Key Takeaways
During the Asian trading session on Friday, March 15, Bitcoin’s value dropped to a low of $67,000, marking a 7% decrease, before it climbed back up to approximately $68,500.
According to CoinGlass , there hass been a significant impact on the market. More than $100 million in long positions were erased in the past 12 hours. Meanwhile, longs worth $167 million were liquidated over the course of the last 24 hours.
Bitcoin is one of many cryptocurrencies that slipped. This week has also seen pressure on other assets, including gold and the Nasdaq, Wall Street’s technology-centric index.
So far this year, enthusiasts bullish on Bitcoin have been relieved from closely monitoring economic indicators and the Federal Reserve’s monetary policies, thanks to the strong demand for the cryptocurrency spurred by new spot Exchange-Traded Funds (ETFs). However, this trend is beginning to shift.
Th eUS Producer Price Index (PPI) for February, released on Thursday morning, offered further evidence that inflation remains more persistent than anticipated. According to the American government’s report, the PPI increased by 0.6% last month, a rate that not only doubled January’s pace but also exceeded economists’ predictions by twice the amount. The core PPI, which excludes the volatile categories of food and energy, saw a rise of 0.3% in February. While this represents a deceleration from January’s 0.5% increase, it still surpassed the expected 0.2%.
Expectations for a significantly more lenient monetary policy in 2024 are being steadily scaled back. At the start of the year, the markets anticipated up to 150 basis points in rate reductions from the Federal Reserve in 2024, with the first cut expected to occur at the upcoming Federal Open Market Committee (FOMC) meeting next week. However, analysts have now adjusted their expectations, with no rate cut anticipated at next week’s meeting or even in May. Looking towards June, the likelihood of a rate decrease has dwindled to approximately 50%, as per the CME FedWatch Tool.
Following a surge of approximately 70% in 2024, reaching a new all-time high just below $74,000, Bitcoin inevitably faced a potential correction. The recent developments concerning inflation, interest rates, and the strength of the dollar may have provided traders with a reason to reduce their positions. After reaching a peak of $73,800 earlier on Thursday, Bitcoin’s value declined to as low as $70,650 following the release of economic data. At the time of writing (March 15 2024), it was trading at $68,439, marking a decrease of more than 6.6% over the past 24 hours.

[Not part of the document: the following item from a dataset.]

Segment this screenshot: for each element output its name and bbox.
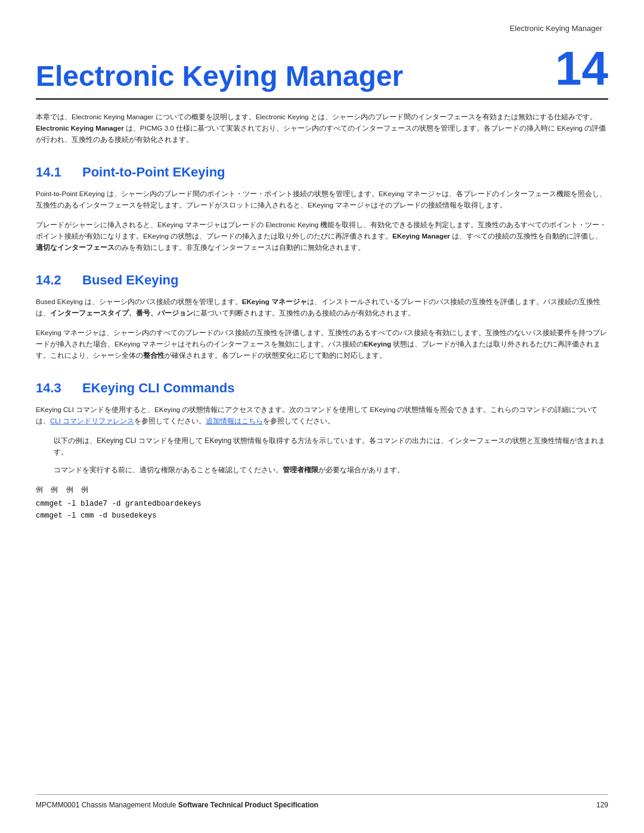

Some Bitcoin enthusiasts argue that Bitcoin’s scarcity contributes to its value. The principle is straightforward. If the supply of a commodity decreases, then, assuming all else remains constant, its price should increase as demand continues. Therefore, a reduction in Bitcoin’s supply should, potentially, elevate its price, according to some analysts and traders. This logic is, however, contested by others who argue that its current price would already reflect any such impact.
Crypto miners significantly influence the availability of Bitcoin in the market. However, this sector remains shadowy, with limited data on inventory and supply levels. Should miners decide to liquidate their reserves, this could exert downward pressure on Bitcoin prices.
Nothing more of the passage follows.